Why attention must sit at the center of modern media measurement
Kristofer Ljungdahl
VP, Global Platform Partnerships & Co-founder
Feb 17, 2026

We measure everything about advertising except the one thing that actually matters: whether anyone paid attention. Reach, impressions, frequency, and clicks, these metrics were logical in an era when media consumption was relatively passive, choice was limited and reporting technology was rudimentary, at best.
If an impression was delivered and categorized viewable, it was assumed the ad had done its work and created some kind of impact. This assumption no longer holds.
Today’s media landscape is defined by abundance, endless choices, and constant distraction. Audiences scroll, skip, multitask, and tune out with unprecedented ease. In this environment, exposure is not the same as influence. This is why attention, measured and understood correctly, has become a critical measure alongside traditional performance indicators, not a replacement for them, but a necessary complement.
Attention is the missing link between exposure and impact
While impressions and viewability verify technical delivery, and clicks serve as a proxy for engagement, these metrics remain ‘vanity outputs.’ They fail to measure the ‘true outcome’: whether the creative achieved cognitive resonance or emotional impact with the consumer.
Attention bridges the gap. It answers the most fundamental question advertisers care about however rarely measure directly: did anyone meaningfully engage with this message? Without measurable attention, impressions are just inventory and reach is just potential. With attention, those same metrics gain explanatory power.
An ad that reaches one million people for one second is not equivalent to one that holds the focus of a smaller audience for several meaningful and attentive seconds. Treating them as equal devalues quality media and over-rewards scale.
Attention restores accountability in a crowded ecosystem
As advertisers face increasing pressure to justify spend they are demanding more accountability; not just at the bottom of the funnel, but throughout the entire purchasing process. Attention metrics provide an empirical way to evaluate how media environments perform, not just where ads were placed.

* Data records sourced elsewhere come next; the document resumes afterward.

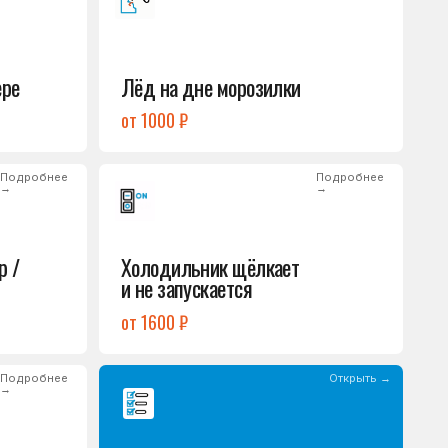
Холодильник щёлкает
и не запускается
от 1600 ₽
Открыть →
Полный список
неисправностей
обом или оставьте
опросы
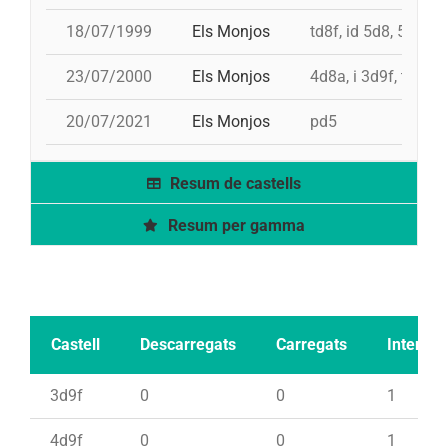
18/07/1999
Els Monjos
td8f, id 5d8, 5d8c, 
23/07/2000
Els Monjos
4d8a, i 3d9f, td8f, 
20/07/2021
Els Monjos
pd5
Resum de castells
Resum per gamma
Castell
Descarregats
Carregats
Intents
3d9f
0
0
1
4d9f
0
0
1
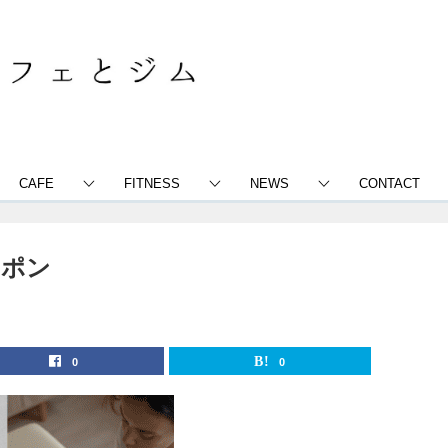
CAFE
FITNESS
NEWS
CONTACT
ーポン
0
0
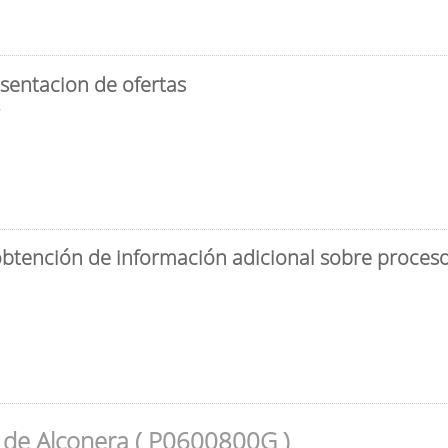
sentacion de ofertas
3
obtención de información adicional sobre proceso 
 de Alconera ( P0600800G )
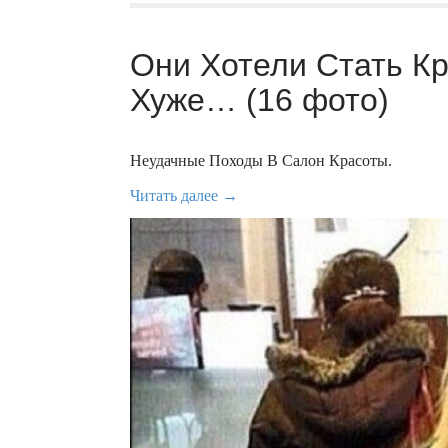
Они Хотели Стать К
Хуже… (16 фото)
Неудачные Походы В Салон Красоты.
Читать далее →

High-attention environments correlate with stronger brand recall, message comprehension, and long-term brand lift. When advertisers can measure which placements and formats consistently generate deeper engagement, it builds trust that their activations are working harder, even when immediate clicks or conversions aren’t the primary goal.
Attention serves as the definitive quality signal, validating the synchronization of media, placement, format, and targeting. By confirming that the entire creative mix has successfully engaged the audience, it provides a data-driven mandate for advertisers to invest a premium in inventory which delivers proven cognitive impact
Attention aligns measurement with human reality
Traditional metrics measured what was technically possible to report: delivery, viewability, clicks. But, as technology and understanding of human behavior have advanced, so must our measurement. Attention captures what those metrics miss: whether anyone actually engaged with the message.
Humans don’t experience media in impressions or CPMs. We experience it in moments of focus, curiosity, emotion, and relevance. By incorporating attention into measurement frameworks, the industry begins to align its success metrics with how people actually consume content.
This alignment matters as advertising effectiveness is ultimately psychological; if a message is not noticed, processed, or remembered, it cannot persuade no matter how perfectly it was targeted, or how efficiently it was delivered.
Attention doesn’t replace performance metrics, it strengthens them
Critically, attention should not be positioned as an alternative to reach, clicks, or conversions. It works best as the connective tissue between upper- and lower-funnel metrics.
Attention helps explain why certain campaigns convert better than others, why brand lift varies across platforms, and why some impressions outperform their cost. It turns performance data from a set of isolated outcomes into a coherent story about cause and effect.
For advertisers, this creates confidence. For media owners, it creates defensibility. For the industry, it creates a more honest value exchange.
Keeping advertisers means proving relevance, not just delivery
In a market where advertisers have endless options and shrinking patience, our industry can no longer rely on scale alone. We must demonstrate that we offer something increasingly scarce: real human attention.
By elevating attention as a core metric, alongside reach, frequency, and performance, media sellers signal that they understand modern advertising realities. They show that they are invested not just in buying inventory, but in delivering outcomes that matter.
In the end, advertisers don’t want to buy just impressions, they need to buy influence. Attention is how influence begins, but it’s only the first step.
What happens after someone pays attention? How does a moment of focus translate into memory, preference, and action?
That’s where the next layer of measurement comes in, and where we are working right now.